Emilia Ward. I’ve read some of her books. I’ve always been impressed with how accurate the police procedural part of her stories is. Now I know why, given she was friends with a detective at the Metropolitan Police.

‘Where is Emilia now?’

DC Haddock pushes a lock of hair from his eyes. His face has a greasy sheen. ‘I’ve taken a statement and let her go home. She was in a bit of a state, as you can imagine.’

‘You let her drive home on her own? After she’d just found her friend dead?’ I shake my head at his insensitivity.

‘I offered her a lift but she said she was fine,’ he bleats.

Bloody useless. ‘She’s probably in shock.’

He glances down at his feet like a chastised schoolboy, which is what he resembles in his short-sleeved shirt with an ink stain on the pocket. I’m about to move away from him to talk to his superior when he asks me if he can have a word outside. I nod and follow him to the front garden. I immediately light a fag. I offer the packet to Haddock, and he takes one as we walk around to the back of the building, where it’s quieter.

‘So?’ I begin.

The light from an upstairs window reflects in his pupils. ‘The thing is, I’ve been in contact with Emilia these past few weeks because someone has been targeting her.’

I frown. ‘Targeting her?’

‘Mirroring the plotlines from her bestselling books to frighten her.’ I listen as he tells me about troll dolls found in trees, the broken neck of a ceramic seagull, missing daughters at concerts and hoax calls.

I exhale a plume of smoke that dissipates into the warm night air. ‘Right. What’s this got to do with DC Louise Greene?’

‘That I don’t know. But she told me DC Greene had left a message on her phone earlier today, asking to meet. I listened to the message. Louise sounded upset. Contrite and, well, guilty.’

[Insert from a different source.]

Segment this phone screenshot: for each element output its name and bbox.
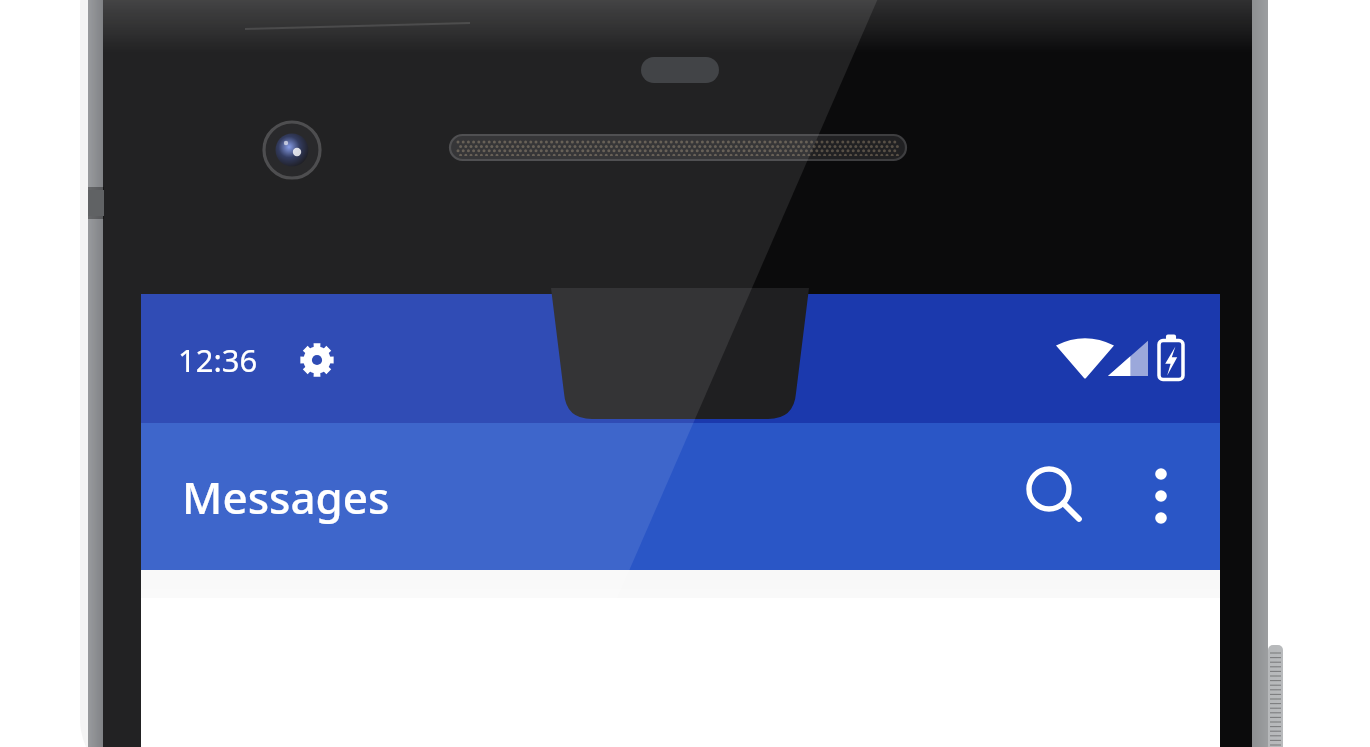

‘You got all that from a voice message?’

‘Yes. You can listen to it too.’

I need to speak to Emilia Ward as soon as possible.

I stub out my cigarette against the brick wall. ‘Do you know what time Louise died?’

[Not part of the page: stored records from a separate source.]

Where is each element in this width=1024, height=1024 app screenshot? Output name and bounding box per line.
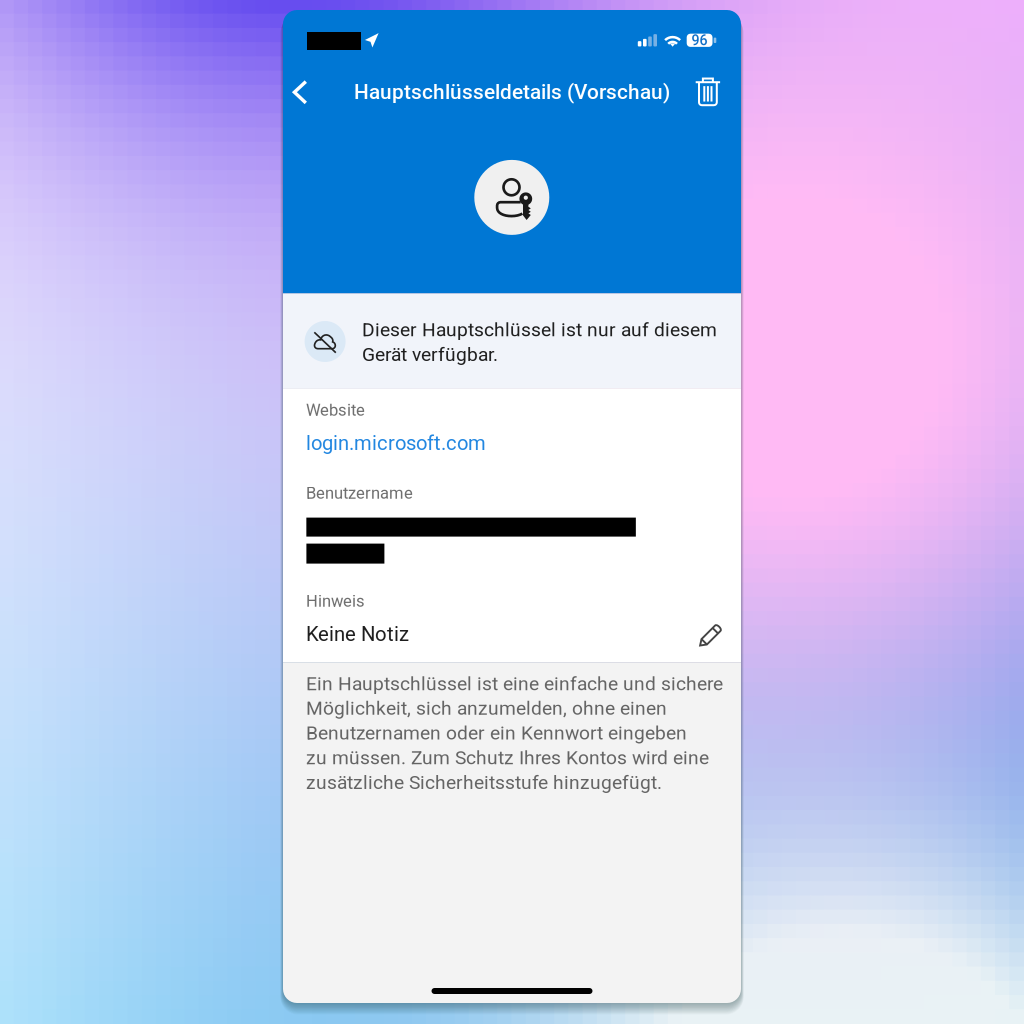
staticText: Keine Notiz (306, 622, 409, 646)
staticText: 96 (692, 32, 708, 49)
staticText: login.microsoft.com (306, 431, 486, 455)
staticText: Benutzername (306, 483, 413, 503)
button[interactable]: Löschen (685, 68, 731, 114)
button[interactable]: Zurück (277, 69, 323, 115)
button[interactable]: login.microsoft.com (306, 431, 606, 455)
staticText: Ein Hauptschlüssel ist eine einfache und… (306, 672, 723, 794)
staticText: Dieser Hauptschlüssel ist nur auf diesem… (362, 318, 717, 366)
staticText: Hauptschlüsseldetails (Vorschau) (354, 80, 670, 104)
staticText: Hinweis (306, 591, 365, 611)
button[interactable]: Notiz bearbeiten (691, 614, 731, 654)
staticText: Website (306, 400, 365, 420)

‘Not one hundred per cent yet. But Louise left the message for Emilia at three thirty p.m. Emilia found her at five eighteen p.m.’

So, quite a short window, which should make it easier for the police. ‘Does Emilia think that Louise’s death is also copied from one of her books?’ I think of the doodle on Louise’s ankle and how similar it is to the praying-mantis case I’ve been working on for years.